Police Chief Says Kyrgyz Scenario 'Impossible In Armenia'

YEREVAN -- Armenia's police chief warned the country's opposition leaders against staging the kind of revolt that brought down the government in Kyrgyzstan, RFE/RL's Armenian Service reports.

Alik Sarkisian said at a press conference on April 14 that "[such an event] is not possible in Armenia. Anyone would be naive and shortsighted to think about doing that. People had better wage their struggle in a civilized and calm manner."

He said people would be "nipped in the bud if they tried to change anything by revolutionary means. I won't allow 100 or 2,000 people to gather somewhere and decide to smash government buildings."

More than 80 people were killed and hundreds of others injured in the Kyrgyz capital, Bishkek, and other towns on April 6-7 in clashes between security forces and antigovernment protesters.

President Kurmanbek Bakiev was forced to flee to the country's south after protesters seized key government buildings in Bishkek.

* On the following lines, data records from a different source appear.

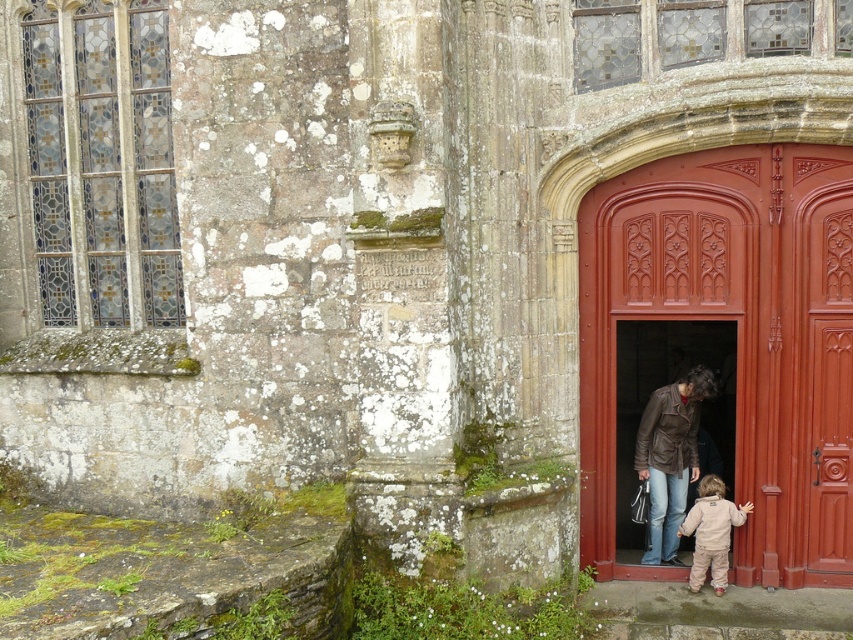 Who is lower down, smooth polished wood door at center right or light brown fleece jacket at lower right?

light brown fleece jacket at lower right is below.

Is point (734, 220) positioned in front of point (698, 500)?

Yes.

Where is `smooth polished wood door at center right`? smooth polished wood door at center right is located at coordinates (726, 342).

Is point (664, 480) positioned behind point (726, 524)?

Yes, point (664, 480) is behind point (726, 524).

Can you confirm if brown leather jacket at center is positioned above light brown fleece jacket at lower right?

Correct, brown leather jacket at center is located above light brown fleece jacket at lower right.

Is point (705, 380) closer to viewer compared to point (697, 557)?

No, (705, 380) is further to viewer.

Find the location of a particular element. This screenshot has width=853, height=640. brown leather jacket at center is located at coordinates (670, 458).

Does point (621, 340) lie in front of point (651, 397)?

That is False.

Who is more distant from viewer, (x=740, y=467) or (x=653, y=465)?

The point (x=653, y=465) is behind.

Locate an element on the screen. The width and height of the screenshot is (853, 640). smooth polished wood door at center right is located at coordinates (726, 342). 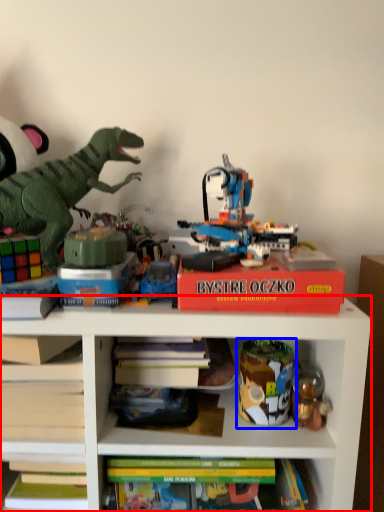 Question: Which object is closer to the camera taking this photo, shelf (highlighted by a red box) or toy (highlighted by a blue box)?

Choices:
 (A) shelf
 (B) toy

Answer: (A) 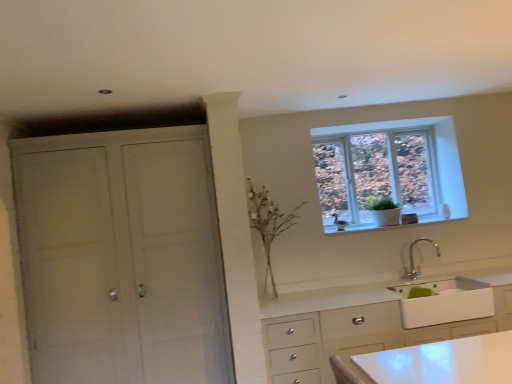 Question: In the image, is white ceramic window sill at upper right positioned in front of or behind silver metallic faucet at lower center?

Choices:
 (A) behind
 (B) front

Answer: (A)

Question: Based on their positions, is white ceramic window sill at upper right located to the left or right of silver metallic faucet at lower center?

Choices:
 (A) left
 (B) right

Answer: (A)

Question: Estimate the real-world distances between objects in this image. Which object is farther from the silver metallic faucet at lower center?

Choices:
 (A) white ceramic window sill at upper right
 (B) white glossy sink at lower right
 (C) clear glass window at upper right
 (D) white matte cabinet at left

Answer: (D)

Question: Estimate the real-world distances between objects in this image. Which object is farther from the clear glass window at upper right?

Choices:
 (A) white matte cabinet at left
 (B) white ceramic window sill at upper right
 (C) white glossy sink at lower right
 (D) silver metallic faucet at lower center

Answer: (A) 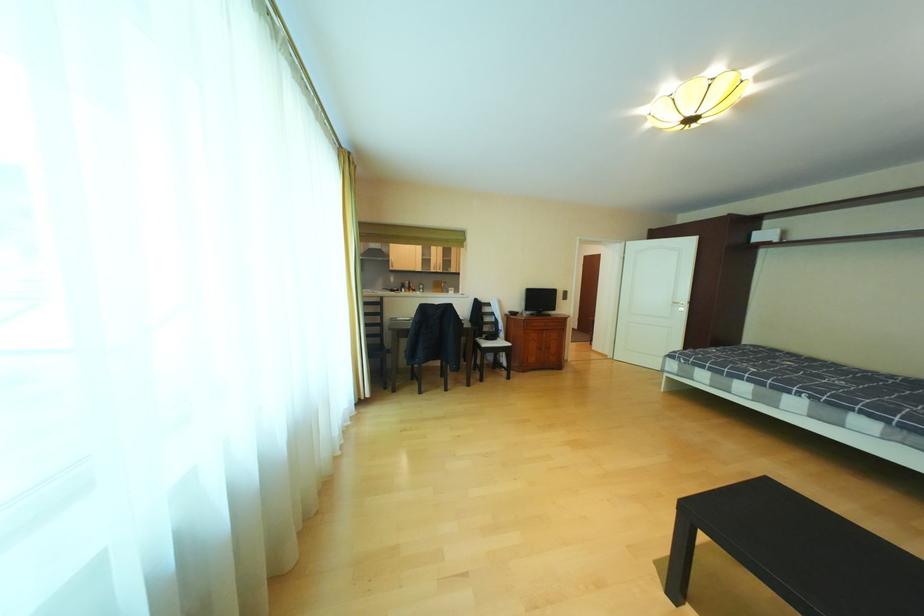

He left for Kazakhstan on April 15.

Sarkisian noted with satisfaction that Armenia's leading opposition forces favor more "civilized" methods of political struggle.

"In the existing political landscape I don't see a political force that even dreams about effecting regime change in that fashion," he said. "Thank God, our opposition sees things correctly."

The largest opposition force, the Armenian National Congress (HAK), criticized the deadly popular uprising in Kyrgyzstan on April 8 while drawing parallels between Bakiev's regime and the authorities in Yerevan. One HAK leader told RFE/RL last week that the opposition alliance will continue to stick to "constitutional" means in its efforts to unseat President Serzh Sarkisian.

Yerevan was already the scene of deadly clashes between riot police and opposition protesters in the wake of a disputed presidential election held in February 2008.

Thousands of supporters of HAK leader Levon Ter-Petrossian barricaded themselves in the city center at the time. Ten people were killed and more than 200 others wounded when security forces forcibly dispersed them.

Alik Sarkisian also spoke out against bloodless and peaceful revolutions that took place in several ex-Soviet republics, including Kyrgyzstan, between 2003 and 2005. He claimed that they were organized by unspecified "very big countries" and led to "anarchy."

"Let nobody be enticed by those 'colored' revolutions," he said.